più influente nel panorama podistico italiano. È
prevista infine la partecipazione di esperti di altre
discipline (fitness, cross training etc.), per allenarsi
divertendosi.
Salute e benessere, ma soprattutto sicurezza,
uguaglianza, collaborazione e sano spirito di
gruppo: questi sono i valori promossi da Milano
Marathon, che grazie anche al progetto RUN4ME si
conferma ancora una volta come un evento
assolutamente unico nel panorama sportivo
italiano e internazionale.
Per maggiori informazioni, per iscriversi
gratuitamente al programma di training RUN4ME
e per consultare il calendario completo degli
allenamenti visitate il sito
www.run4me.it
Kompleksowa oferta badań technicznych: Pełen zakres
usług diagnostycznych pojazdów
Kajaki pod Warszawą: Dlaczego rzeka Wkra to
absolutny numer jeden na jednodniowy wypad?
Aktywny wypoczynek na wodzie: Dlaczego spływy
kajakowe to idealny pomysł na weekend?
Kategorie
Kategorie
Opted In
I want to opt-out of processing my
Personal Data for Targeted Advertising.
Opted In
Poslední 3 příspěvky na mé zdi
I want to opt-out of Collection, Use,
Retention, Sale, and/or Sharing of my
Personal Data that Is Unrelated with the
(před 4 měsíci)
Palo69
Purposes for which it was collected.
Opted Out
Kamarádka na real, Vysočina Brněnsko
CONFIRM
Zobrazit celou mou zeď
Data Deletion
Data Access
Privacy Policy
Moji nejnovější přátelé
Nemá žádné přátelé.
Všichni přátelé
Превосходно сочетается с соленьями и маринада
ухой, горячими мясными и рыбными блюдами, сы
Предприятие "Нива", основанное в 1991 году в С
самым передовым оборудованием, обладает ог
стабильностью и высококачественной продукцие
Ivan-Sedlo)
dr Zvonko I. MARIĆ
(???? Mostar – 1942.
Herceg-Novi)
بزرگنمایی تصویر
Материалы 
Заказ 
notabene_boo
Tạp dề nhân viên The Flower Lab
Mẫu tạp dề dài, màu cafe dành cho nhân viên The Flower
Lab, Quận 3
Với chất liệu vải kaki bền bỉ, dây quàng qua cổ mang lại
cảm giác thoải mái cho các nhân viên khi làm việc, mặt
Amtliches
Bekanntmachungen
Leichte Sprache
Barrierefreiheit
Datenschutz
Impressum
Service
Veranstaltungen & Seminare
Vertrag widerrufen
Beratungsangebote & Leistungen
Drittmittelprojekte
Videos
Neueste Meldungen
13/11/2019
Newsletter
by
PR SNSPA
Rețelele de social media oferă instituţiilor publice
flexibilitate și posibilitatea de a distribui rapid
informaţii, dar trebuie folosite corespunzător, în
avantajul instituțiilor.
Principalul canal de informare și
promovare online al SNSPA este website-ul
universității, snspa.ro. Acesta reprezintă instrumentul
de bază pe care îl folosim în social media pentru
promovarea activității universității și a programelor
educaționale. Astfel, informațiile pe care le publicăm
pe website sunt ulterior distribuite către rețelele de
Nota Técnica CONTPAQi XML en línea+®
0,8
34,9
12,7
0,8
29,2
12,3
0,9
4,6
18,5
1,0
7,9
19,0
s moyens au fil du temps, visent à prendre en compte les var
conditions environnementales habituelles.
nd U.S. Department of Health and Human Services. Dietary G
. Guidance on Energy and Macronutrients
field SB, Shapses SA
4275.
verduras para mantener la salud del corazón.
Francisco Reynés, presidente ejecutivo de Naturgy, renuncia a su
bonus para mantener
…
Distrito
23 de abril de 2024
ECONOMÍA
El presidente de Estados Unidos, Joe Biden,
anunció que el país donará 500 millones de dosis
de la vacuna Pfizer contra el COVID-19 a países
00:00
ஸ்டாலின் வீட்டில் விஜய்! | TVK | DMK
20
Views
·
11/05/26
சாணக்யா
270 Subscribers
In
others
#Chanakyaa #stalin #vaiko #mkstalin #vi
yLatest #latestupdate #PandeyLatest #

◆ ◆ ◆ ◆ ◆

| ABOUT THIS TASK |
Look above for the line with "(???? Mostar – 1942."; retype exactly that line, every line after it up to the line with "Với chất liệu", and that line too, nothing else.

| RESPONSE AREA |
(???? Mostar – 1942.
Herceg-Novi)
بزرگنمایی تصویر
Материалы 
Заказ 
notabene_boo
Tạp dề nhân viên The Flower Lab
Mẫu tạp dề dài, màu cafe dành cho nhân viên The Flower
Lab, Quận 3
Với chất liệu vải kaki bền bỉ, dây quàng qua cổ mang lại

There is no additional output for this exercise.